What the task requires -> Report each line from the listing that the string "innergemeinschaftliches" appears in.
---- Provided information
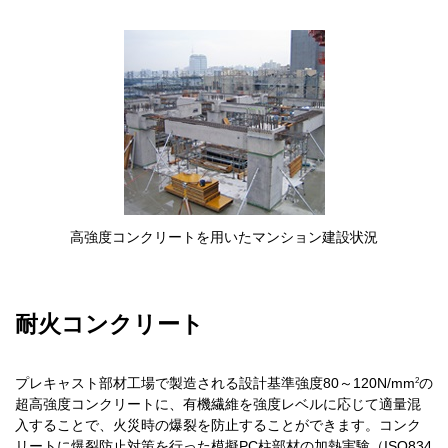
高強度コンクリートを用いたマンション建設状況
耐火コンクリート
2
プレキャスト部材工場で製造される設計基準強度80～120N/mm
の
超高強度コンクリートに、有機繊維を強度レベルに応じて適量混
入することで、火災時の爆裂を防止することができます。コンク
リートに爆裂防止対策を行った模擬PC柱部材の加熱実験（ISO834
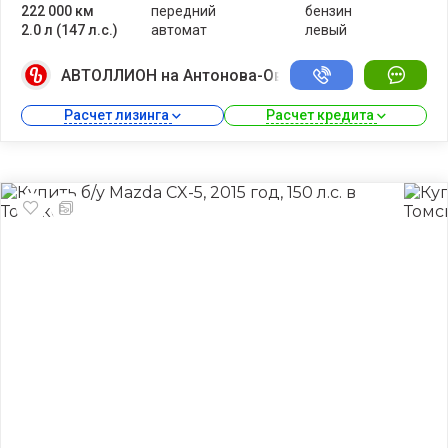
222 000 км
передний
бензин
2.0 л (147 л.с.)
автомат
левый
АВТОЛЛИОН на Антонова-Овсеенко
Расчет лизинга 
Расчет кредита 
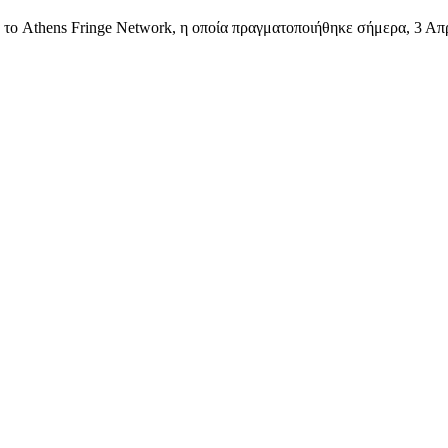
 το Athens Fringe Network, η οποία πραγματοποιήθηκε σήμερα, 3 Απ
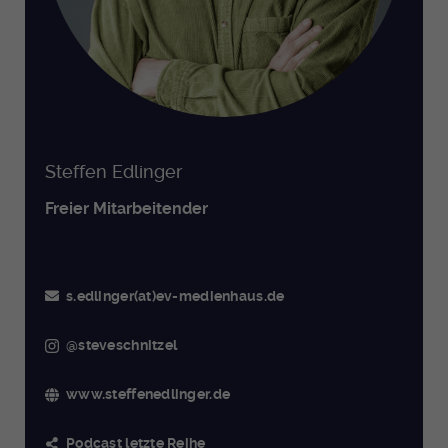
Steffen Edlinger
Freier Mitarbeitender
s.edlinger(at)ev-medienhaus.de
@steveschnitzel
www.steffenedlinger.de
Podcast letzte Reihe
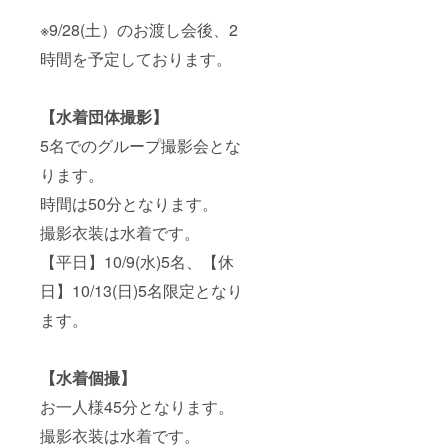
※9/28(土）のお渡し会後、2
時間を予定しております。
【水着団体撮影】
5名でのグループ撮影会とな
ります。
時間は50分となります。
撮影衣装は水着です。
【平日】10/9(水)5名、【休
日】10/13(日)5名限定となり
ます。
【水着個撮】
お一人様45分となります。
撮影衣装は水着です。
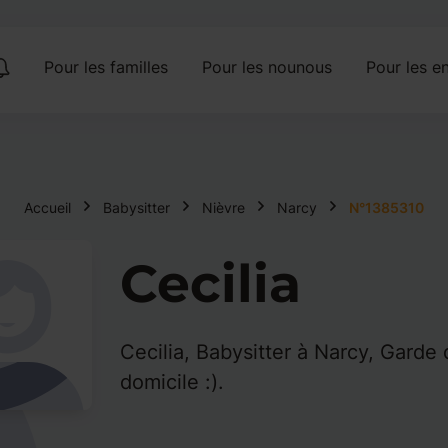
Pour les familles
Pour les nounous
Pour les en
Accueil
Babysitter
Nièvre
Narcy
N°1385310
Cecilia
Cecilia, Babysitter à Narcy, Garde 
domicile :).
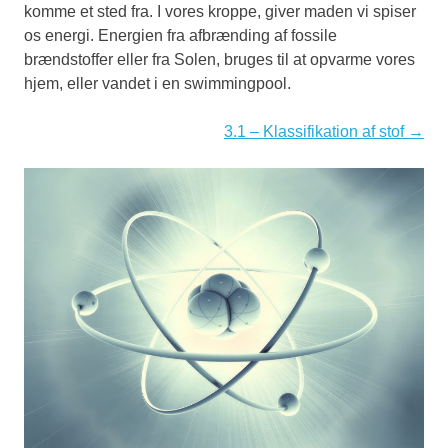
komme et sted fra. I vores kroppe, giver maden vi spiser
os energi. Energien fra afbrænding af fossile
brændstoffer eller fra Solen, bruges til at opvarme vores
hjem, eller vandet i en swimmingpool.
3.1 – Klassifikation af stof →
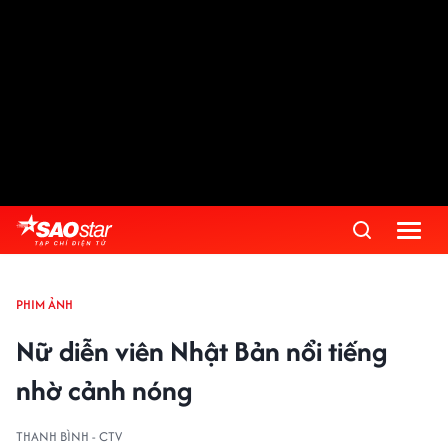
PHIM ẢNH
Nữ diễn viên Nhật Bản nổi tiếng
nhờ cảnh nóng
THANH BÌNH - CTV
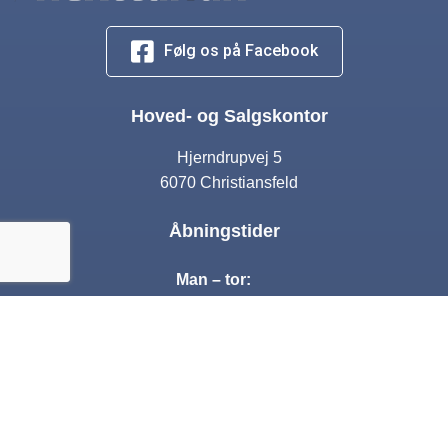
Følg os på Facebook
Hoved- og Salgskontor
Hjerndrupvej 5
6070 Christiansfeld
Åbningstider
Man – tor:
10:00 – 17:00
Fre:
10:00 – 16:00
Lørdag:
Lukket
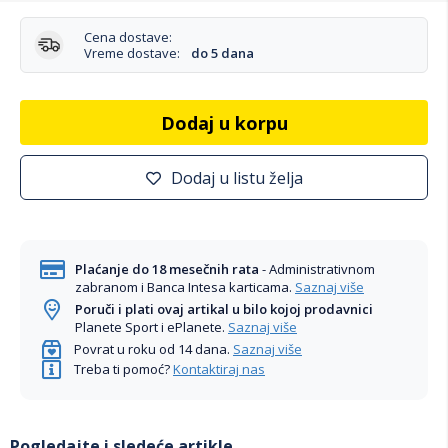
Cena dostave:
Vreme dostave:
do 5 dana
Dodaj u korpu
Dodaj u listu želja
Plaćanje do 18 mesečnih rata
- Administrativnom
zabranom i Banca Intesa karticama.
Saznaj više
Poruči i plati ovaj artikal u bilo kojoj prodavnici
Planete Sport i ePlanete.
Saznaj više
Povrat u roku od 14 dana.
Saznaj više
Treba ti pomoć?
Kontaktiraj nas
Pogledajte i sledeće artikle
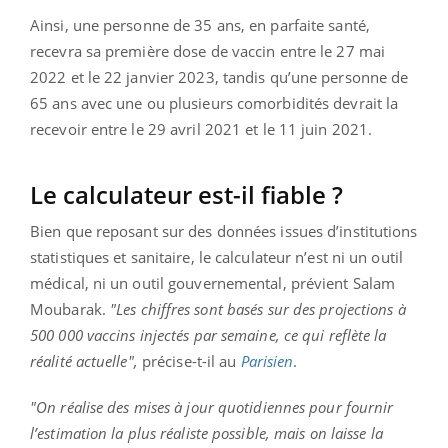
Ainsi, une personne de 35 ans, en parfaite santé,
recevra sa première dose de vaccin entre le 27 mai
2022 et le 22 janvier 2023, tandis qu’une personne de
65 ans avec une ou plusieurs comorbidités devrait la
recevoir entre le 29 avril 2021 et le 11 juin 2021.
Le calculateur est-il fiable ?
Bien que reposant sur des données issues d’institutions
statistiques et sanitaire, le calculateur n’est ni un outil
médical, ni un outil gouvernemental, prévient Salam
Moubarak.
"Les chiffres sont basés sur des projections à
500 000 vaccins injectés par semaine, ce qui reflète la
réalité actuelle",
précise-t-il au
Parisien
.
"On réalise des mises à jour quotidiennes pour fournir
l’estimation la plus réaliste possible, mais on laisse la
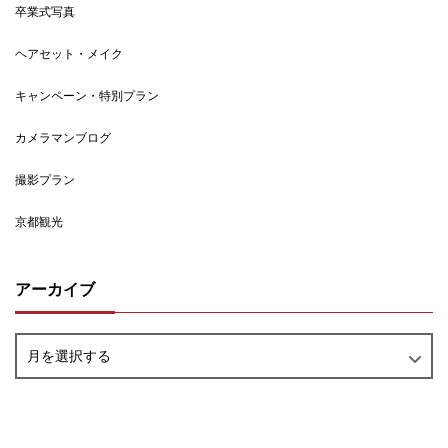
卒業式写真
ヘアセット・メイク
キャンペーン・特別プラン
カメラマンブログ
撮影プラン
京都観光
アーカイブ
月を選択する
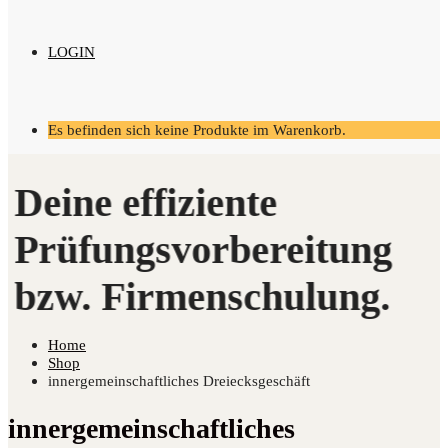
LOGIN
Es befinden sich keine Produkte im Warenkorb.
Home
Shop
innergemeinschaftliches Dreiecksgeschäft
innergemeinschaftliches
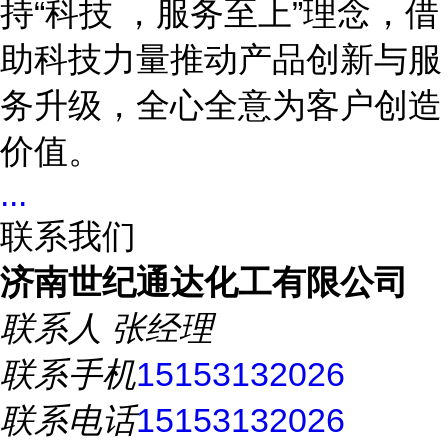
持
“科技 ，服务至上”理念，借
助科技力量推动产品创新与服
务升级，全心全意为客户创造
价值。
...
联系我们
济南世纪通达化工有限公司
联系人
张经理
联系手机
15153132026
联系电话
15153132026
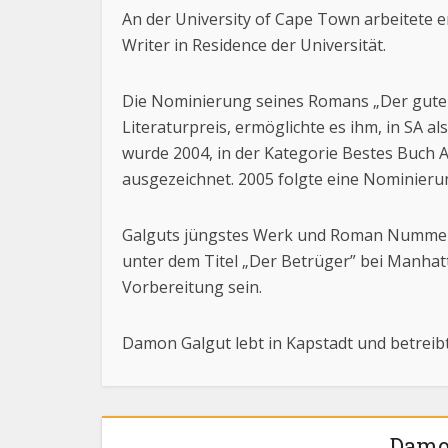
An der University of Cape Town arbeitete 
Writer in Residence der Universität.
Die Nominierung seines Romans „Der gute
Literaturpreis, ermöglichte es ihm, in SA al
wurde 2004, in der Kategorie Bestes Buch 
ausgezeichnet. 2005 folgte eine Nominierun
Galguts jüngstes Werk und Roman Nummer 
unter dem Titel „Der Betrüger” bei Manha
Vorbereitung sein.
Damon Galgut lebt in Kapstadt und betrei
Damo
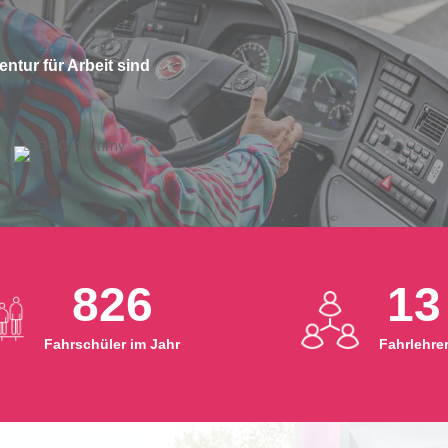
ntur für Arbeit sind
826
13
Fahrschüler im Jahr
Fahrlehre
--------
Result below ->
innergemeinschaftliches Dreiecksgeschäft
innergemeinschaftliches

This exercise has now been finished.